The Mrs. and I pretended to be on vacation recently and dined at the Phantom Horse Grill at Pointe South Mountain Resort. It’s a little summertime game we like to play when we don’t have time to jet to San Diego.
We began the sojourn with a glass of pinot grigio and watched the airplanes glide into Sky Harbor, but halfway through snacking on a rack of nicely smoked pork ribs, I felt something was awry. We needed a big, zesty red wine to complement the entree. Fortunately, the wine list included dark and luscious Sixth Sense Syrah from California’s Michael David Winery. That would do the trick.
And that’s the thing with barbecue — you can pair it with wine. Just because you have a slab of smoldering grilled meat in front of you doesn’t mean you’re relegated to beer or cocktails come dinnertime. Even at home, I always consider what works best with a dish, regardless of preconceived ideas.
In fact, some of our backyard favorites are best paired with wine. Consider the humble cheeseburger with a plump merlot. Good call. Make your burger even more exotic by adding mushrooms and blue cheese and pair it with a slightly more tannic cabernet sauvignon. Now you’ve just turned a modest hamburger into something extraordinary.
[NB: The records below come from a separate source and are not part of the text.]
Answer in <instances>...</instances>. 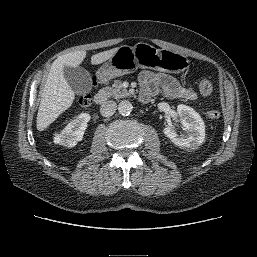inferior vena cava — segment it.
Listing matches in <instances>:
<instances>
[{
    "mask_svg": "<svg viewBox=\"0 0 257 257\" xmlns=\"http://www.w3.org/2000/svg\"><path fill=\"white\" fill-rule=\"evenodd\" d=\"M117 108V104L115 101H106L101 105L100 113L104 117L112 116Z\"/></svg>",
    "mask_w": 257,
    "mask_h": 257,
    "instance_id": "inferior-vena-cava-1",
    "label": "inferior vena cava"
}]
</instances>
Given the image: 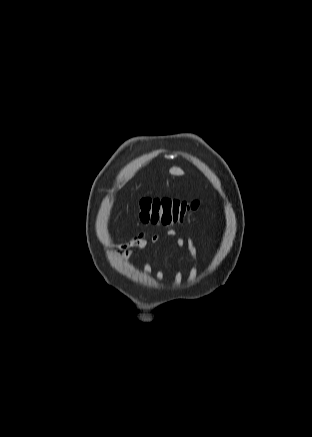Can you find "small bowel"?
Instances as JSON below:
<instances>
[{
	"label": "small bowel",
	"mask_w": 312,
	"mask_h": 437,
	"mask_svg": "<svg viewBox=\"0 0 312 437\" xmlns=\"http://www.w3.org/2000/svg\"><path fill=\"white\" fill-rule=\"evenodd\" d=\"M169 236H175L176 232L170 230L167 233ZM159 241V235L153 234L150 240H147V235L145 233H140L132 237L127 242L118 243L115 245L116 254L122 259H128L135 253L143 251L149 246H155ZM183 244L182 240H178V246L181 247Z\"/></svg>",
	"instance_id": "obj_1"
}]
</instances>
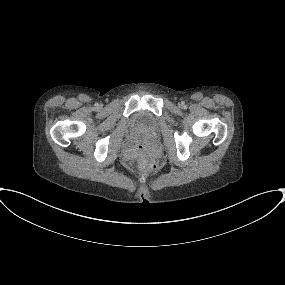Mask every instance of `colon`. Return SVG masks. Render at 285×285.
Segmentation results:
<instances>
[{
	"label": "colon",
	"instance_id": "colon-1",
	"mask_svg": "<svg viewBox=\"0 0 285 285\" xmlns=\"http://www.w3.org/2000/svg\"><path fill=\"white\" fill-rule=\"evenodd\" d=\"M131 168L142 169L145 171H155L158 168V161L148 151H141L136 160L130 162Z\"/></svg>",
	"mask_w": 285,
	"mask_h": 285
}]
</instances>
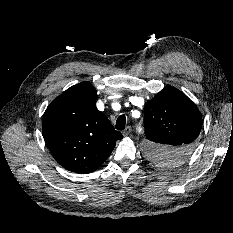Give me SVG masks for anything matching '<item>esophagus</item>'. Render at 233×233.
Listing matches in <instances>:
<instances>
[{"instance_id":"obj_1","label":"esophagus","mask_w":233,"mask_h":233,"mask_svg":"<svg viewBox=\"0 0 233 233\" xmlns=\"http://www.w3.org/2000/svg\"><path fill=\"white\" fill-rule=\"evenodd\" d=\"M130 133H131V127L128 126V127H126V128L124 129L123 135H124V136H128Z\"/></svg>"}]
</instances>
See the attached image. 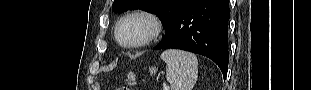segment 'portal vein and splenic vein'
I'll return each mask as SVG.
<instances>
[{"label": "portal vein and splenic vein", "mask_w": 311, "mask_h": 90, "mask_svg": "<svg viewBox=\"0 0 311 90\" xmlns=\"http://www.w3.org/2000/svg\"><path fill=\"white\" fill-rule=\"evenodd\" d=\"M163 89H164V90H169V86H167L166 84H164Z\"/></svg>", "instance_id": "portal-vein-and-splenic-vein-1"}]
</instances>
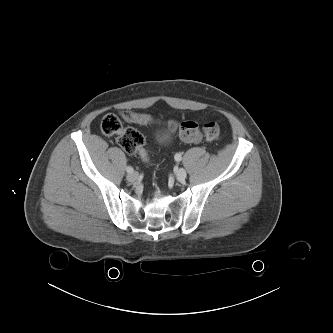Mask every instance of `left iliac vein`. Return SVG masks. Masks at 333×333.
Segmentation results:
<instances>
[{
  "label": "left iliac vein",
  "mask_w": 333,
  "mask_h": 333,
  "mask_svg": "<svg viewBox=\"0 0 333 333\" xmlns=\"http://www.w3.org/2000/svg\"><path fill=\"white\" fill-rule=\"evenodd\" d=\"M186 176H187V173H186L185 169L180 168L176 171V179L179 182H182L183 180H185Z\"/></svg>",
  "instance_id": "left-iliac-vein-1"
}]
</instances>
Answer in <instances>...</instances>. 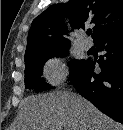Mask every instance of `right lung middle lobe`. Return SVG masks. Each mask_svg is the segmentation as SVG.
Instances as JSON below:
<instances>
[{"mask_svg":"<svg viewBox=\"0 0 123 130\" xmlns=\"http://www.w3.org/2000/svg\"><path fill=\"white\" fill-rule=\"evenodd\" d=\"M69 48L62 50L50 52V53H41L32 55L25 58V88L33 89L36 92H41L44 90H49L52 88L48 85L42 78L43 73V64L47 61L48 58L56 56H67L69 54ZM85 60H71L69 62L70 67V78L73 77L84 65Z\"/></svg>","mask_w":123,"mask_h":130,"instance_id":"right-lung-middle-lobe-1","label":"right lung middle lobe"}]
</instances>
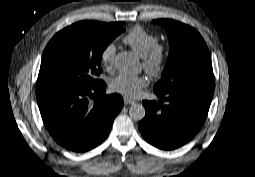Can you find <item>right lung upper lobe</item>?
<instances>
[{
    "label": "right lung upper lobe",
    "mask_w": 255,
    "mask_h": 177,
    "mask_svg": "<svg viewBox=\"0 0 255 177\" xmlns=\"http://www.w3.org/2000/svg\"><path fill=\"white\" fill-rule=\"evenodd\" d=\"M91 22H94V21H91ZM95 23H99V24H102L108 28H115L117 25H118V22L116 23H100V22H95Z\"/></svg>",
    "instance_id": "right-lung-upper-lobe-1"
}]
</instances>
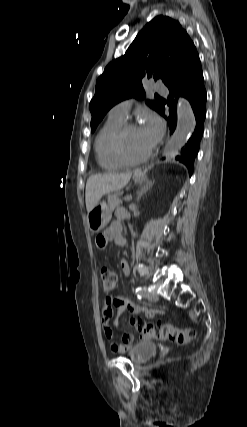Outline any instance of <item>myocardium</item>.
<instances>
[{
    "label": "myocardium",
    "instance_id": "obj_1",
    "mask_svg": "<svg viewBox=\"0 0 247 427\" xmlns=\"http://www.w3.org/2000/svg\"><path fill=\"white\" fill-rule=\"evenodd\" d=\"M138 128L136 124L126 122L124 123L119 130L117 131L114 139H113V152L116 158L123 163L124 165H136L147 161L152 153L153 148L151 147L145 154L138 158H131L125 151V137L127 133L132 130Z\"/></svg>",
    "mask_w": 247,
    "mask_h": 427
}]
</instances>
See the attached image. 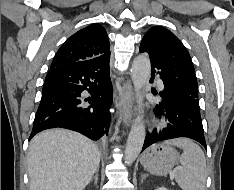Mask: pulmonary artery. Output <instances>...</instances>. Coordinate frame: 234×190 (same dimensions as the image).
I'll return each mask as SVG.
<instances>
[{
    "mask_svg": "<svg viewBox=\"0 0 234 190\" xmlns=\"http://www.w3.org/2000/svg\"><path fill=\"white\" fill-rule=\"evenodd\" d=\"M158 87H159L160 89L163 88V83H162L161 81L158 82Z\"/></svg>",
    "mask_w": 234,
    "mask_h": 190,
    "instance_id": "obj_1",
    "label": "pulmonary artery"
}]
</instances>
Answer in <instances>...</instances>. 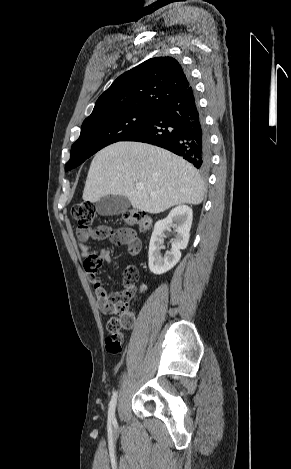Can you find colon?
<instances>
[{"instance_id": "colon-1", "label": "colon", "mask_w": 291, "mask_h": 469, "mask_svg": "<svg viewBox=\"0 0 291 469\" xmlns=\"http://www.w3.org/2000/svg\"><path fill=\"white\" fill-rule=\"evenodd\" d=\"M95 215L96 209L91 202H80L72 208V216L79 225L78 230L89 239L119 240L122 238V230H112L104 225L93 228ZM123 218L128 225L137 226L141 231H147L151 226L150 217L140 210H128L123 214ZM101 265L102 261L98 259H89L86 263L87 269L91 272H97ZM138 276V270L134 266L127 267L124 273L125 289L114 297V306L109 312L111 317L107 322L109 336L106 338V350L110 353L121 352L123 343L121 329H130L135 323L132 301L136 296ZM95 288L101 289L102 285L96 283Z\"/></svg>"}]
</instances>
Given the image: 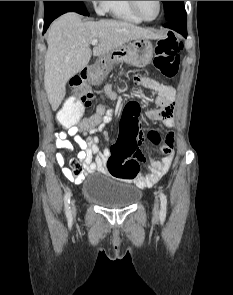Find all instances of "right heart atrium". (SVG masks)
Returning a JSON list of instances; mask_svg holds the SVG:
<instances>
[{
    "label": "right heart atrium",
    "instance_id": "d8ad5b80",
    "mask_svg": "<svg viewBox=\"0 0 233 295\" xmlns=\"http://www.w3.org/2000/svg\"><path fill=\"white\" fill-rule=\"evenodd\" d=\"M107 2L108 1H91L98 14H104L107 11Z\"/></svg>",
    "mask_w": 233,
    "mask_h": 295
}]
</instances>
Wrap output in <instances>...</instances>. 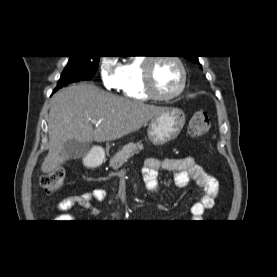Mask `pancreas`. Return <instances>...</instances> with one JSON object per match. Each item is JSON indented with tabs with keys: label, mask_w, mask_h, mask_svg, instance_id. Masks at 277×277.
<instances>
[{
	"label": "pancreas",
	"mask_w": 277,
	"mask_h": 277,
	"mask_svg": "<svg viewBox=\"0 0 277 277\" xmlns=\"http://www.w3.org/2000/svg\"><path fill=\"white\" fill-rule=\"evenodd\" d=\"M143 149L140 143H129L125 145L119 152H117L111 159L109 166L114 170L120 168L130 157L137 154L139 150Z\"/></svg>",
	"instance_id": "obj_1"
}]
</instances>
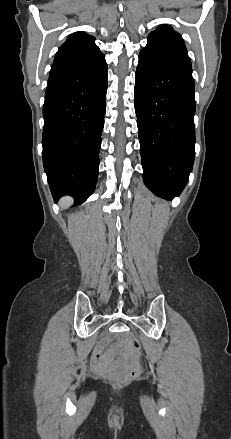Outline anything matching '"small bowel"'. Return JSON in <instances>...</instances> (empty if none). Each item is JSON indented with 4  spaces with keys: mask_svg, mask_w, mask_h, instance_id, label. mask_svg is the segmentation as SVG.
Wrapping results in <instances>:
<instances>
[{
    "mask_svg": "<svg viewBox=\"0 0 231 439\" xmlns=\"http://www.w3.org/2000/svg\"><path fill=\"white\" fill-rule=\"evenodd\" d=\"M94 362L99 364L100 366L102 365V363L97 358L94 359Z\"/></svg>",
    "mask_w": 231,
    "mask_h": 439,
    "instance_id": "obj_1",
    "label": "small bowel"
}]
</instances>
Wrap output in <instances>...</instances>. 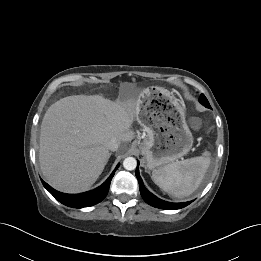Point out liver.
<instances>
[{
	"label": "liver",
	"instance_id": "obj_1",
	"mask_svg": "<svg viewBox=\"0 0 261 261\" xmlns=\"http://www.w3.org/2000/svg\"><path fill=\"white\" fill-rule=\"evenodd\" d=\"M139 99L113 102L99 95L62 98L46 111L40 132L39 162L55 189L78 193L89 189L109 159L107 142H129Z\"/></svg>",
	"mask_w": 261,
	"mask_h": 261
}]
</instances>
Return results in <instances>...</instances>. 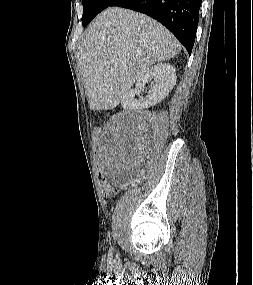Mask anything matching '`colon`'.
<instances>
[{
    "instance_id": "5ec220e1",
    "label": "colon",
    "mask_w": 253,
    "mask_h": 285,
    "mask_svg": "<svg viewBox=\"0 0 253 285\" xmlns=\"http://www.w3.org/2000/svg\"><path fill=\"white\" fill-rule=\"evenodd\" d=\"M94 141L95 150L92 151V158H94L95 167L93 171L95 172V176H98V180L102 182V189L106 197H111L114 195L115 190L112 186V177L108 175V171H104L105 167V159L103 151L106 150V144L103 143L104 133L102 129H99L98 126L94 127Z\"/></svg>"
}]
</instances>
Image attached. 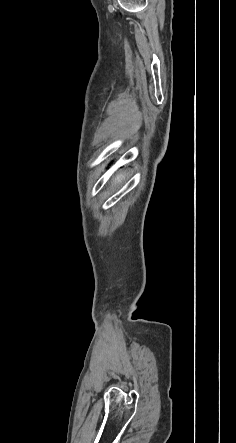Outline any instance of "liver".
<instances>
[{
  "mask_svg": "<svg viewBox=\"0 0 236 443\" xmlns=\"http://www.w3.org/2000/svg\"><path fill=\"white\" fill-rule=\"evenodd\" d=\"M122 179H123V175H122V174H118V175L113 179V182H114V183H119V182L122 181Z\"/></svg>",
  "mask_w": 236,
  "mask_h": 443,
  "instance_id": "6515ba94",
  "label": "liver"
}]
</instances>
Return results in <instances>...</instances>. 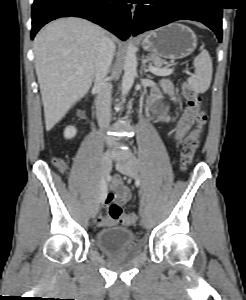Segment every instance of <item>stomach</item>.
<instances>
[{
  "instance_id": "obj_1",
  "label": "stomach",
  "mask_w": 246,
  "mask_h": 300,
  "mask_svg": "<svg viewBox=\"0 0 246 300\" xmlns=\"http://www.w3.org/2000/svg\"><path fill=\"white\" fill-rule=\"evenodd\" d=\"M141 45L159 59L176 60L190 55L197 46V36L186 25L171 23L145 34Z\"/></svg>"
}]
</instances>
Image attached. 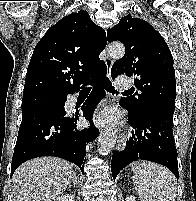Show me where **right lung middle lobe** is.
Returning a JSON list of instances; mask_svg holds the SVG:
<instances>
[{"label": "right lung middle lobe", "instance_id": "dd1d6c3e", "mask_svg": "<svg viewBox=\"0 0 196 201\" xmlns=\"http://www.w3.org/2000/svg\"><path fill=\"white\" fill-rule=\"evenodd\" d=\"M65 96L56 95H33L23 97L22 112L29 109H53L58 111L64 110Z\"/></svg>", "mask_w": 196, "mask_h": 201}]
</instances>
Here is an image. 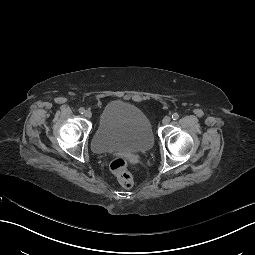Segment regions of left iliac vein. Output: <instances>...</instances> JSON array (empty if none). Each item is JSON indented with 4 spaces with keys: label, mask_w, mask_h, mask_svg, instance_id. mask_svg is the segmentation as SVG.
<instances>
[{
    "label": "left iliac vein",
    "mask_w": 255,
    "mask_h": 255,
    "mask_svg": "<svg viewBox=\"0 0 255 255\" xmlns=\"http://www.w3.org/2000/svg\"><path fill=\"white\" fill-rule=\"evenodd\" d=\"M170 121H171V118H170L169 116H165V117L163 118V120H162V123H163L164 125H166V124H169Z\"/></svg>",
    "instance_id": "obj_1"
}]
</instances>
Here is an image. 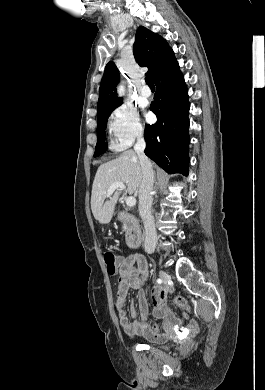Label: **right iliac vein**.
Here are the masks:
<instances>
[{
  "instance_id": "1",
  "label": "right iliac vein",
  "mask_w": 265,
  "mask_h": 390,
  "mask_svg": "<svg viewBox=\"0 0 265 390\" xmlns=\"http://www.w3.org/2000/svg\"><path fill=\"white\" fill-rule=\"evenodd\" d=\"M159 276H160L161 280L164 282H167L170 279L169 274L166 273L165 271H160Z\"/></svg>"
}]
</instances>
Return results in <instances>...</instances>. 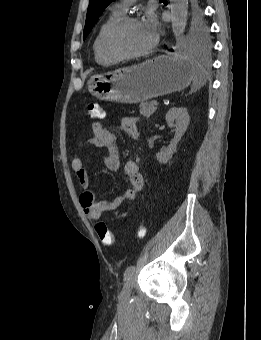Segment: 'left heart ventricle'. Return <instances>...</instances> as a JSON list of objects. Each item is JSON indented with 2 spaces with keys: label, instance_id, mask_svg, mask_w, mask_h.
Instances as JSON below:
<instances>
[{
  "label": "left heart ventricle",
  "instance_id": "1",
  "mask_svg": "<svg viewBox=\"0 0 261 340\" xmlns=\"http://www.w3.org/2000/svg\"><path fill=\"white\" fill-rule=\"evenodd\" d=\"M153 37L143 23H132L117 35L115 47L124 53H135L148 47Z\"/></svg>",
  "mask_w": 261,
  "mask_h": 340
}]
</instances>
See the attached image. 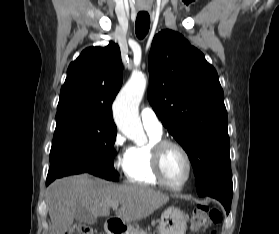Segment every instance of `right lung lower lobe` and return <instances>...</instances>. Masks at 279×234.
I'll return each mask as SVG.
<instances>
[{"label":"right lung lower lobe","mask_w":279,"mask_h":234,"mask_svg":"<svg viewBox=\"0 0 279 234\" xmlns=\"http://www.w3.org/2000/svg\"><path fill=\"white\" fill-rule=\"evenodd\" d=\"M78 173H81V172H77V173H73V174H78ZM47 184H49V183H47Z\"/></svg>","instance_id":"obj_1"}]
</instances>
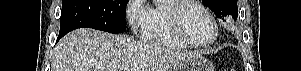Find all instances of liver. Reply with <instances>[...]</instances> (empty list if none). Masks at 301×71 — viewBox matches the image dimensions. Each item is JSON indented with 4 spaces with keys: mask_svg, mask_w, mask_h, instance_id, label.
<instances>
[{
    "mask_svg": "<svg viewBox=\"0 0 301 71\" xmlns=\"http://www.w3.org/2000/svg\"><path fill=\"white\" fill-rule=\"evenodd\" d=\"M190 55L125 35L82 28L59 41L52 71H168Z\"/></svg>",
    "mask_w": 301,
    "mask_h": 71,
    "instance_id": "liver-1",
    "label": "liver"
}]
</instances>
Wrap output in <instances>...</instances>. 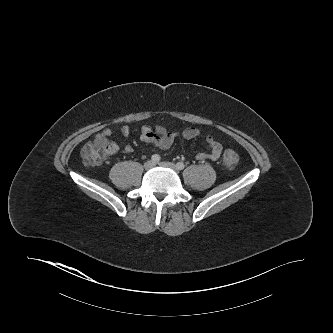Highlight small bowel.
Instances as JSON below:
<instances>
[{
	"label": "small bowel",
	"mask_w": 333,
	"mask_h": 333,
	"mask_svg": "<svg viewBox=\"0 0 333 333\" xmlns=\"http://www.w3.org/2000/svg\"><path fill=\"white\" fill-rule=\"evenodd\" d=\"M114 133L115 131L113 129L106 128L96 135L95 140L104 141L108 144V155H113L119 150L124 153L132 152L133 149L131 146L127 145L124 147H119L115 142L109 140V138ZM118 133L124 137H127L130 134V128L128 126H122L118 130ZM199 135L200 131L194 127L185 128L180 132H171L162 125H156L155 127L143 126L141 129L142 142L156 146L163 150L169 149L178 137H182L186 140H191ZM206 144L207 150L197 153L195 156L196 160H217L222 152L221 143L214 139L211 135H207Z\"/></svg>",
	"instance_id": "obj_1"
}]
</instances>
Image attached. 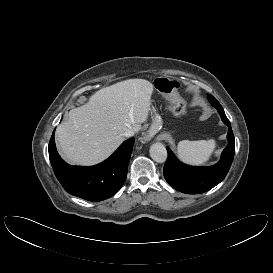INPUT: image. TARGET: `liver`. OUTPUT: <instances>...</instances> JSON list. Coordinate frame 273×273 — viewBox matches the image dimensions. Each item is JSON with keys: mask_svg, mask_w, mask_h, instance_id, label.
<instances>
[{"mask_svg": "<svg viewBox=\"0 0 273 273\" xmlns=\"http://www.w3.org/2000/svg\"><path fill=\"white\" fill-rule=\"evenodd\" d=\"M154 86L129 79L102 88L88 103L69 111L56 129L60 154L72 164L94 165L108 158L128 129L138 132L148 118Z\"/></svg>", "mask_w": 273, "mask_h": 273, "instance_id": "obj_1", "label": "liver"}]
</instances>
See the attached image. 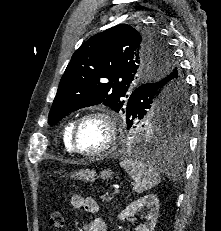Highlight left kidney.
Here are the masks:
<instances>
[{"mask_svg":"<svg viewBox=\"0 0 221 231\" xmlns=\"http://www.w3.org/2000/svg\"><path fill=\"white\" fill-rule=\"evenodd\" d=\"M144 208L147 211L146 222L137 226L136 231H154L159 215V200L154 194L146 195L129 204L121 211L118 218L120 221H125L126 218Z\"/></svg>","mask_w":221,"mask_h":231,"instance_id":"1","label":"left kidney"}]
</instances>
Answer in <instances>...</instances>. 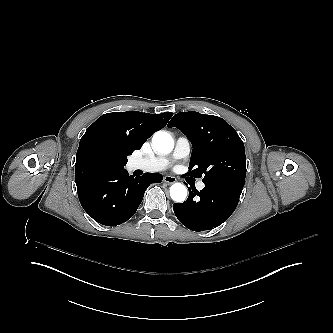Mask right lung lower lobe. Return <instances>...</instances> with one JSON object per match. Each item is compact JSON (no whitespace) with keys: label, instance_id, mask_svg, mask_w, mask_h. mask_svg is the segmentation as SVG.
<instances>
[{"label":"right lung lower lobe","instance_id":"98d812e1","mask_svg":"<svg viewBox=\"0 0 333 333\" xmlns=\"http://www.w3.org/2000/svg\"><path fill=\"white\" fill-rule=\"evenodd\" d=\"M160 174L129 176L123 168H108L94 162L75 164L79 201L88 215L100 224L116 226L131 218L147 187L160 183Z\"/></svg>","mask_w":333,"mask_h":333}]
</instances>
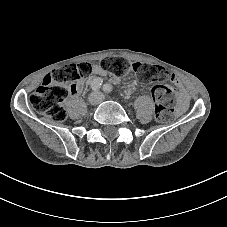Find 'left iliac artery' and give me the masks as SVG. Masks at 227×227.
I'll use <instances>...</instances> for the list:
<instances>
[{
  "label": "left iliac artery",
  "mask_w": 227,
  "mask_h": 227,
  "mask_svg": "<svg viewBox=\"0 0 227 227\" xmlns=\"http://www.w3.org/2000/svg\"><path fill=\"white\" fill-rule=\"evenodd\" d=\"M103 90H104L105 93H111L113 88H112V86L110 84H104L103 85Z\"/></svg>",
  "instance_id": "obj_1"
}]
</instances>
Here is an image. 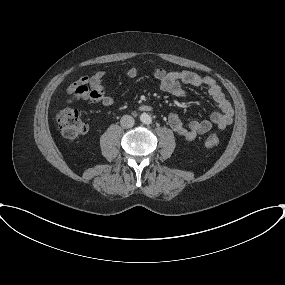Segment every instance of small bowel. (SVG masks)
<instances>
[{
    "mask_svg": "<svg viewBox=\"0 0 285 285\" xmlns=\"http://www.w3.org/2000/svg\"><path fill=\"white\" fill-rule=\"evenodd\" d=\"M129 77H136L141 73L140 69L131 67L127 69ZM104 71H98L91 76H83L72 82L66 93L71 101L86 99L91 103H98L105 106H111L114 100L107 95L102 83ZM152 75L158 80L162 91L172 94L176 97H186L183 85L206 88L210 97L218 107V111L213 112L208 120H194L185 127L176 113H171L168 118L170 127L186 141H193L213 127L217 130H223L233 121L234 111L230 102L225 97L220 85L211 76H200L192 71H167L165 69H155Z\"/></svg>",
    "mask_w": 285,
    "mask_h": 285,
    "instance_id": "1",
    "label": "small bowel"
}]
</instances>
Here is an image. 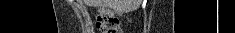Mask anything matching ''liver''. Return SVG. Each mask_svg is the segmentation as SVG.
Segmentation results:
<instances>
[{"label":"liver","mask_w":235,"mask_h":33,"mask_svg":"<svg viewBox=\"0 0 235 33\" xmlns=\"http://www.w3.org/2000/svg\"><path fill=\"white\" fill-rule=\"evenodd\" d=\"M85 3L89 6L111 8L129 13L139 7L140 0H85Z\"/></svg>","instance_id":"6515ba94"}]
</instances>
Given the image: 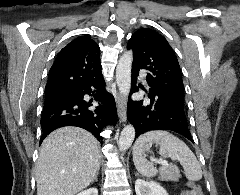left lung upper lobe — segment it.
<instances>
[{"label":"left lung upper lobe","mask_w":240,"mask_h":195,"mask_svg":"<svg viewBox=\"0 0 240 195\" xmlns=\"http://www.w3.org/2000/svg\"><path fill=\"white\" fill-rule=\"evenodd\" d=\"M127 49L133 50L132 71H148L149 88L157 87L184 103L180 66L172 47L162 35L148 28L140 29L129 39Z\"/></svg>","instance_id":"1"}]
</instances>
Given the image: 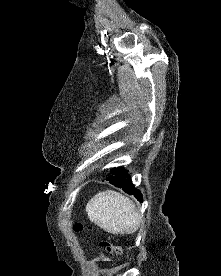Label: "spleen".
<instances>
[{
  "label": "spleen",
  "mask_w": 221,
  "mask_h": 276,
  "mask_svg": "<svg viewBox=\"0 0 221 276\" xmlns=\"http://www.w3.org/2000/svg\"><path fill=\"white\" fill-rule=\"evenodd\" d=\"M86 212L92 223L110 234H132L140 226L135 204L114 190L96 194L88 201Z\"/></svg>",
  "instance_id": "spleen-1"
}]
</instances>
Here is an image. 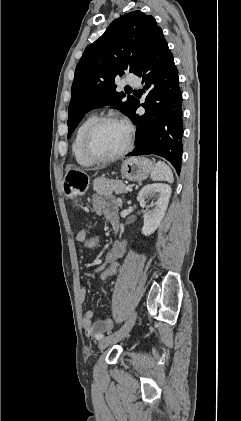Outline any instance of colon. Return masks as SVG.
<instances>
[{"label": "colon", "instance_id": "obj_1", "mask_svg": "<svg viewBox=\"0 0 241 421\" xmlns=\"http://www.w3.org/2000/svg\"><path fill=\"white\" fill-rule=\"evenodd\" d=\"M100 242V236L98 233H93L90 236H87L86 240L84 241L83 245L88 250L95 249ZM121 269V264L118 261H114L110 263L101 273V280L103 282L110 281L114 276H116Z\"/></svg>", "mask_w": 241, "mask_h": 421}]
</instances>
Same goes for grilled, marinated chicken, fish, barbecued ribs or pork chops, spicy sausages and, of course, steaks. There are great pairings for each of these. How about serving a rich California or Australian chardonnay with the grilled chicken? Nice. Or an energetic sauvignon blanc or Spanish rosé with fish? For oilier fish like salmon, try a domestic pinot noir or a gamay-based wine from France.
Grilled sausages and shiraz/syrah or a burly zinfandel were made for each other. Same goes for pork and pinot noir, or a juicy rib-eye and a California cab. We’ve even served a rosé with hot dogs and our neighbors loved it. So much more refined and flavorful than a Bud Light. So this weekend, dry-dock the cans of Coors and reach for one of the aforementioned wines, and take your own vacation from the ordinary. Here are a few bottles and pairings to get you started.
Three Blind Moose 2006 Chardonnay, Lodi, Calif. A great example of domestic winemakers rebelling against over-oaked chardonnay. Fermentation and maturation took place in stainless steel tanks, which preserves the rich, round texture and fruit. The wine is refreshing and slightly spicy, just like the tuna steaks you’re grilling to go with it. $10.
Le Rosé de Mouton Cadet 2006, France. A classically silky and refined Bordeaux rosé made up of merlot, cabernet franc and cabernet sauvignon grapes. The dark pink hue is full of red fruit flavors, particularly raspberry and cherry. Several pairing options work here, including chicken satay or shish kebabs or grilled salmon or prawns. $9.
Souverain 2005 Alexander Valley Merlot, Sonoma, Calif. Remember that burger scenario I mentioned earlier? Here’s a candidate for a pairing. Vibrant core red fruit balances nicely with the soft, round tannins, creating a lush and juicy experience. Put a thick cut of Swiss on your hamburger and pour a glass of this. $19.
Wyndham Estate Bin 555 Shiraz 2004, Southeastern Australia. The quintessential barbecue wine. The palate is rich and full-bodied with powerful black fruit flavor and some spice, yet still has some of that classic shiraz softness I admire. Lamb, steaks, ribs, sausages, you name it. This wine was made for grilled meat. Affordable, too, at $10.